ÇOBANLAR DEĞER VE GÜCÜNÜN FARKINA VARACAK!
İzmir İli Damızlık Koyun Keçi Yetiştiricileri Birliği'nin tüm Türkiye'deki birliklere örnek teşkil edecek çalışmalara imza attığını söyleyen Türer , ''2003 yılında kurulan İzmir İli Damızlık Koyun Keçi Yetiştiricileri Birliği, özellikle 2008 yılı itibariyle izlediği rota sonrası Türkiye'de diğer yetiştirici birliklerine örnek teşkil edecek çalışmalara imza atmıştır.'' dedi.

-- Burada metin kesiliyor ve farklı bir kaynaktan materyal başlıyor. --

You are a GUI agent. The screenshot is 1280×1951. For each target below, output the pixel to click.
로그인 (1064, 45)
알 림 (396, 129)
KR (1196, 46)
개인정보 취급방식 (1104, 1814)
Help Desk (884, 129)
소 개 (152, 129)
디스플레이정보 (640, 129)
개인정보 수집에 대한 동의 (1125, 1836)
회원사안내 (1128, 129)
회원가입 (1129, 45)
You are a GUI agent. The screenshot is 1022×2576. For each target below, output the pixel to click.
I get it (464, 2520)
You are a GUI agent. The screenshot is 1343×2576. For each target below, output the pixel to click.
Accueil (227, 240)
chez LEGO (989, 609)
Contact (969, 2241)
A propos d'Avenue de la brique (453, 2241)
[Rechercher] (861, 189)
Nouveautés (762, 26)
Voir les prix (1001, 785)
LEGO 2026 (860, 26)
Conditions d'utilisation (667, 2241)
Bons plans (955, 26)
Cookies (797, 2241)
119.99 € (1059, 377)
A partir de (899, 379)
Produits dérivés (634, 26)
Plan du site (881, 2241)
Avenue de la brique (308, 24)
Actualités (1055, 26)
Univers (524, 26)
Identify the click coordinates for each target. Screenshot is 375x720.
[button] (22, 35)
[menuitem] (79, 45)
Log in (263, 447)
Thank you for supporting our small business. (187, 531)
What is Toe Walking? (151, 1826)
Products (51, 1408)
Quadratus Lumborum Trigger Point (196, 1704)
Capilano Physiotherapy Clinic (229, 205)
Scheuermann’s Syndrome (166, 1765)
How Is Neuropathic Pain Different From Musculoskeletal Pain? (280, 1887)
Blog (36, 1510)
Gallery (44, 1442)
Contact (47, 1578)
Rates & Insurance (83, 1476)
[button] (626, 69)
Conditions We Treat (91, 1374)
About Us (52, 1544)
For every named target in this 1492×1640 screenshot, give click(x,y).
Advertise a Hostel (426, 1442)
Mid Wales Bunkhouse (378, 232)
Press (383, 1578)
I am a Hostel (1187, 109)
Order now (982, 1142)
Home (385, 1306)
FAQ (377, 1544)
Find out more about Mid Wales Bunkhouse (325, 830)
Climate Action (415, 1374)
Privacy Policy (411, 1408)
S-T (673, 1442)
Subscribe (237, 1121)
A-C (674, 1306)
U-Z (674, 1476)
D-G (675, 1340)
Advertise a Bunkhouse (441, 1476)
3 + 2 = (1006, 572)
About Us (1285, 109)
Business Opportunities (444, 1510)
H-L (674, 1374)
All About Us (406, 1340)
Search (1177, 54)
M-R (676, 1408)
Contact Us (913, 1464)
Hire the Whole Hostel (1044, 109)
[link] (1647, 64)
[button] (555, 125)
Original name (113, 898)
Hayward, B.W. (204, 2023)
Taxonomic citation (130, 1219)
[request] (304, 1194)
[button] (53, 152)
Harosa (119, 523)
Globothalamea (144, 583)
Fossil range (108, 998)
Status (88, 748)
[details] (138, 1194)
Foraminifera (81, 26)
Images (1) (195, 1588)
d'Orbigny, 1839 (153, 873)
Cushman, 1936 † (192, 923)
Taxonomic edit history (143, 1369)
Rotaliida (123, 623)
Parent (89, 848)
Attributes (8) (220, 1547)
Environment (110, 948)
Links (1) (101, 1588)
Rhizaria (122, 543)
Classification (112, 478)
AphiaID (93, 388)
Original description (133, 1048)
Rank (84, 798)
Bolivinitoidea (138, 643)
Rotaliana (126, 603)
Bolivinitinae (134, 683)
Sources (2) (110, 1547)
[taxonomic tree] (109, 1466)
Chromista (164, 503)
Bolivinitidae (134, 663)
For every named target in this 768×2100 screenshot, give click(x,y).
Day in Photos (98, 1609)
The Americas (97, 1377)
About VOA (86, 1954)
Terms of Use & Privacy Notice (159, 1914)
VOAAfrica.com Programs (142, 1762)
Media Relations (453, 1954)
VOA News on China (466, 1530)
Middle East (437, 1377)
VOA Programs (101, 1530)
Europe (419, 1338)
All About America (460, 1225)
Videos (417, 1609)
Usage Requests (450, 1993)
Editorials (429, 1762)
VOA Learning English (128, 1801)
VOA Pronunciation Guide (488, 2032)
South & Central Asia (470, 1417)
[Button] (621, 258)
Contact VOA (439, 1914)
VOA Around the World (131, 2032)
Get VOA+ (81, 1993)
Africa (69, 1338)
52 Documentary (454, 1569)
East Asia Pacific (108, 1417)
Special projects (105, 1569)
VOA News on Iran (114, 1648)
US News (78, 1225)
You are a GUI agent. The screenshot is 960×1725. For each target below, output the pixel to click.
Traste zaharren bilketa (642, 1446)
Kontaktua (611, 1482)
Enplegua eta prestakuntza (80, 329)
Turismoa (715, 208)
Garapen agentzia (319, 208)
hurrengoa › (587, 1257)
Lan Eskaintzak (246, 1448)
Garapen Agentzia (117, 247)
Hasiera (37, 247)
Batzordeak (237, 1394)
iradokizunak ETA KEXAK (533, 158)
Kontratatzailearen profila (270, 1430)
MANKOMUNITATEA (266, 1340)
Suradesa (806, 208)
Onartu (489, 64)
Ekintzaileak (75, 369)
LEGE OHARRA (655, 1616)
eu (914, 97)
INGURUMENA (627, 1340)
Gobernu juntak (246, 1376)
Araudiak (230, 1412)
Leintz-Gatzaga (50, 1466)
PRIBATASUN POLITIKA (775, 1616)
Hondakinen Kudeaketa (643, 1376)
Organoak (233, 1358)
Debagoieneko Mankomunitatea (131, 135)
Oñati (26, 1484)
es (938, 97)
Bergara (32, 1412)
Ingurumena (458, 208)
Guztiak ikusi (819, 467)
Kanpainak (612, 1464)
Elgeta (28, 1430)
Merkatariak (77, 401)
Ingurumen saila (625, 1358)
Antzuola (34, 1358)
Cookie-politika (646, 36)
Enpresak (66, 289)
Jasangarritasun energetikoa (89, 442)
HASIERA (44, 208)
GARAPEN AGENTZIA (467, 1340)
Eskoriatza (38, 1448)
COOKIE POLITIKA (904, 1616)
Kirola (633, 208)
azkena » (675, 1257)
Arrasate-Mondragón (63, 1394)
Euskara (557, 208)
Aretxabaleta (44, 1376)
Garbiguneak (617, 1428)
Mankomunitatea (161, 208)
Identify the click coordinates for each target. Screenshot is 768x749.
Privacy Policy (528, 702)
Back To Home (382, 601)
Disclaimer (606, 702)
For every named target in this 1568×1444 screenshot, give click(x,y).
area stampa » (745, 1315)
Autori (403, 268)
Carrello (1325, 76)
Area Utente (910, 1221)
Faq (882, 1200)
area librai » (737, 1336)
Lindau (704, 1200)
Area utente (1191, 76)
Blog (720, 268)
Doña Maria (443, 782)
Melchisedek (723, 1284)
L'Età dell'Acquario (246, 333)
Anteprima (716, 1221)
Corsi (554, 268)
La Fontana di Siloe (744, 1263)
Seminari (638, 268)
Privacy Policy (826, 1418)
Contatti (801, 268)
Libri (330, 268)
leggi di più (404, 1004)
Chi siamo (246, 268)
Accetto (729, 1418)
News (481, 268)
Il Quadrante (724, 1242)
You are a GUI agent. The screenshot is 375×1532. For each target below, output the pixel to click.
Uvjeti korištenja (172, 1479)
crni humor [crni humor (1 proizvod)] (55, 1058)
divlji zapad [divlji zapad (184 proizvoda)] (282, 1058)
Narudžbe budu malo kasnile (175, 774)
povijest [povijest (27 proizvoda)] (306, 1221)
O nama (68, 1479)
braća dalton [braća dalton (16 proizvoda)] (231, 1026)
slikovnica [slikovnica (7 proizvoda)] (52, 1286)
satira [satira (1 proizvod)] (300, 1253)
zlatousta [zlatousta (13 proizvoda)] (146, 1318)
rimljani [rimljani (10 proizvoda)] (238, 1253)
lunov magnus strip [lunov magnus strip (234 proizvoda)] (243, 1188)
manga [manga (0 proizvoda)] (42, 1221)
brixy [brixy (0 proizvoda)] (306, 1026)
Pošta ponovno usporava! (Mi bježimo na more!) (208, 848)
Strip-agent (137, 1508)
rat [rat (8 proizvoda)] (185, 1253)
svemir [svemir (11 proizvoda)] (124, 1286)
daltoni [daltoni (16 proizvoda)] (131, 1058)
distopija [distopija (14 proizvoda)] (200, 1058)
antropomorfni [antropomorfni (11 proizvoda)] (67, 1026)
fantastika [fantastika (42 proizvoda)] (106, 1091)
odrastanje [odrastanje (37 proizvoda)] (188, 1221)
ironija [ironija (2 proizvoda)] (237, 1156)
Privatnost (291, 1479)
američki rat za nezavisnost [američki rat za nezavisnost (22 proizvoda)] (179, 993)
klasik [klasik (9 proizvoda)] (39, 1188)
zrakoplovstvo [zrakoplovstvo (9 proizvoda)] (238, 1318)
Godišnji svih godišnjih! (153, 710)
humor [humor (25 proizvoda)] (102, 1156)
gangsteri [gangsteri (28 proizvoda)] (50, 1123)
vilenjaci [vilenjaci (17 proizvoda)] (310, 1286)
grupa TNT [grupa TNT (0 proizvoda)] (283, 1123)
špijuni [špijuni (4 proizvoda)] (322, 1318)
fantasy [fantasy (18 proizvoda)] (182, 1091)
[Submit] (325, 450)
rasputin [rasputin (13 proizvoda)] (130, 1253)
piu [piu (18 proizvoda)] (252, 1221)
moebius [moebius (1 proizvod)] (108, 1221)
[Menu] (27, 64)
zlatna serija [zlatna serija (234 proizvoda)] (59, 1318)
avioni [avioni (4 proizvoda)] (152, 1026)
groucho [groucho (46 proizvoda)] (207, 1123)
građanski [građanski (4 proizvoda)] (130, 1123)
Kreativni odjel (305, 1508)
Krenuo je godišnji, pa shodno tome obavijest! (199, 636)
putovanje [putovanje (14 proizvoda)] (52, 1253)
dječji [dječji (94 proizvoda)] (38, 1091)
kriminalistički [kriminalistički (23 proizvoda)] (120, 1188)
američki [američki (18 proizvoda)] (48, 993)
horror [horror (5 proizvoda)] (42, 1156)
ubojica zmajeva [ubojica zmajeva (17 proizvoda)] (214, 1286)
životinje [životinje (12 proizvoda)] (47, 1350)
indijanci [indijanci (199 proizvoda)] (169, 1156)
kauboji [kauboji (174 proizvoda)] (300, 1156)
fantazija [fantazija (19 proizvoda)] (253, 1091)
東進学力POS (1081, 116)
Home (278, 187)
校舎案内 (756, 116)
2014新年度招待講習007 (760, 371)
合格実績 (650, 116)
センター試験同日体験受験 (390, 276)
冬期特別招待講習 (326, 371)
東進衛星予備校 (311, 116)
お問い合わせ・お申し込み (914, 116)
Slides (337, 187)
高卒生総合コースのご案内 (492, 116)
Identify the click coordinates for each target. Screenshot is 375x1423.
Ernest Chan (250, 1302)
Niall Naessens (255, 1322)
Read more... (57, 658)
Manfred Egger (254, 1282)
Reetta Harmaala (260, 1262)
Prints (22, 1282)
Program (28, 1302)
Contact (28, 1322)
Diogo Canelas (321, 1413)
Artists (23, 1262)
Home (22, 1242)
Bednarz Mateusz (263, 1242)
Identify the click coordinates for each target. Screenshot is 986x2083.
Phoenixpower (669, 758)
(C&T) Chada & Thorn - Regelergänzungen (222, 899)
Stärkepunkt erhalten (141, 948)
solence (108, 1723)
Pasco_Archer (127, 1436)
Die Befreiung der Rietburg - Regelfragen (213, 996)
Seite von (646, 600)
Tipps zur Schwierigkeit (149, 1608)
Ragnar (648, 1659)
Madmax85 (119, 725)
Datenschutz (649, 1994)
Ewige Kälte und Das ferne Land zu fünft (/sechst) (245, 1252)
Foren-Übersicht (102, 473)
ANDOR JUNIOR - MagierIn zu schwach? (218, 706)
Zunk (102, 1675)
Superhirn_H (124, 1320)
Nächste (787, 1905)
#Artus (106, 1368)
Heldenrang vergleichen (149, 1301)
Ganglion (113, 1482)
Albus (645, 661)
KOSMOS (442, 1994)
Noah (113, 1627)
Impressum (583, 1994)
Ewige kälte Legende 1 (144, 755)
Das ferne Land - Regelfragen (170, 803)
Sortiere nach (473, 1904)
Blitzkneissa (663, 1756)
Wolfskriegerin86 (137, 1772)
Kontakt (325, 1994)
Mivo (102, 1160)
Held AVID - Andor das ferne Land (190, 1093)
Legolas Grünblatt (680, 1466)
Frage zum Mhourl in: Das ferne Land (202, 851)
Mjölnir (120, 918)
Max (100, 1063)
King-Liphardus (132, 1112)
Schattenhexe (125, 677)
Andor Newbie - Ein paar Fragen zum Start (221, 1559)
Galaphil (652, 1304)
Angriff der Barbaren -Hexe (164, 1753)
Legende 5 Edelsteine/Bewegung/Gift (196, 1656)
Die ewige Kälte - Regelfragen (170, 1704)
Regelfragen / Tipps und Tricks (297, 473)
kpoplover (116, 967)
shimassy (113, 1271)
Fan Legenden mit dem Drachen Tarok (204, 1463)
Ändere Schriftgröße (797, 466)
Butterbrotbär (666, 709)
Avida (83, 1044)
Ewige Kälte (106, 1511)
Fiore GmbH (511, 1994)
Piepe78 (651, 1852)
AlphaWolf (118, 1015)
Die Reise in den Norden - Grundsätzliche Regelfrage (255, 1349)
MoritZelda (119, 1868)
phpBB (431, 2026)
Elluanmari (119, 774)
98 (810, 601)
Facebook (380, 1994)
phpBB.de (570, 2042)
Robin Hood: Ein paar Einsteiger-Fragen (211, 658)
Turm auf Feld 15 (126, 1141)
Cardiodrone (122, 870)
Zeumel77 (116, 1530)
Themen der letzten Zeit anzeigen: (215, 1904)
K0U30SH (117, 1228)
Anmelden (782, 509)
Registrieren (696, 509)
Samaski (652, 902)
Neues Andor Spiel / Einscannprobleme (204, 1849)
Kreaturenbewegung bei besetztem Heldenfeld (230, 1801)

Türkiye 'de küçükbaş hayvancılık alanında; Sürdürülebilir-modern üretim ve yüksek verimliliği hedefleyen bir bakış açısıyla üyeleri ile el ele veren İzmir Birliğin; tarım danışmanlığı, ıslah çalışmaları, hastalıklarla mücadele ve koyun-keçi sütünü soğuk zincirde toplayarak sektör ve üretici adına artı değer meydana getirdiğini söyleyen Türer, İzmir'de bulunan küçükbaş hayvan varlığının yüzde 80'inden fazlasını kayıt altına alan Birliğin yaptığı çalışmalarla; çoban ve küçükbaş hayvan yetiştiricilerini hak ettiği statüye kavuşturmak için gayret ettiklerini sözlerine ekledi.